In this study, we exploit the useful described CODEHOP
primer design and RT-PCR strategy for targeted isolation of homologues
in large gene families. The method was tested with two different objectives.
The first was to apply CODEHOP strategy for design degenerate oligonucleotide
primers in a broad range of plant species. The second was to isolate an
orthologus of the transcription factor of dehydration-responsive element
binding protein (DREB) and to determine the complexity of gene family
in bread wheat. We used a new primer design strategy for PCR amplification
of unknown targets that are related to multiply-aligned protein sequences.

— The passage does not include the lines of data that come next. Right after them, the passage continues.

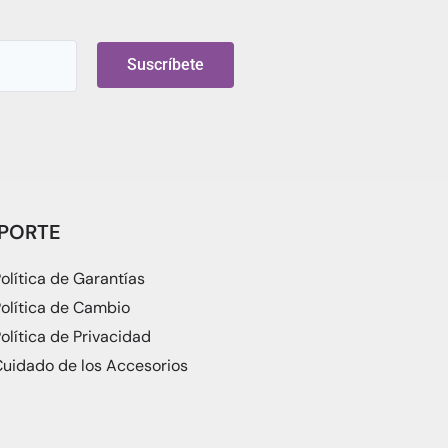
Suscríbete
PORTE
olítica de Garantías
olítica de Cambio
olítica de Privacidad
uidado de los Accesorios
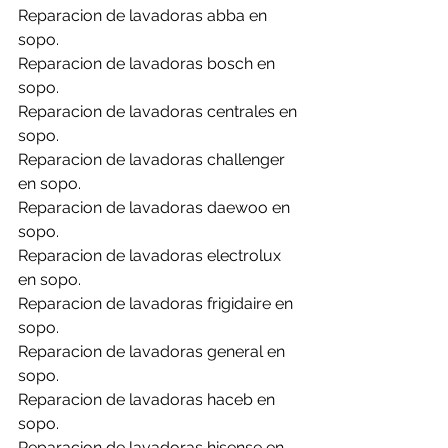
Reparacion de lavadoras abba en 
sopo.
Reparacion de lavadoras bosch en 
sopo.
Reparacion de lavadoras centrales en 
sopo.
Reparacion de lavadoras challenger 
en sopo.
Reparacion de lavadoras daewoo en 
sopo.
Reparacion de lavadoras electrolux 
en sopo.
Reparacion de lavadoras frigidaire en 
sopo.
Reparacion de lavadoras general en 
sopo.
Reparacion de lavadoras haceb en 
sopo.
Reparacion de lavadoras hisense en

Each primer consists of a short 3` degenerate core region and a longer
5` consensus clamp region. Only 3-4 highly conserved amino acid residues
are necessary for design of the core, which is stabilized by the clamp
annealing to templates molecules. This provides the possibility of isolating
numerous additional DREB genes by Polymerase Chain Reaction (PCR) with
degenerate oligonucleotide primers. The relationship of the amplified
products to DREB genes was evaluated by several sequence and genetic criteria.
Present data show that expression of DREB and its homologues, is induced
by low temperature stress. Towards this step, it found that the expression
of DRE-regulated genes increased freezing tolerance in plants.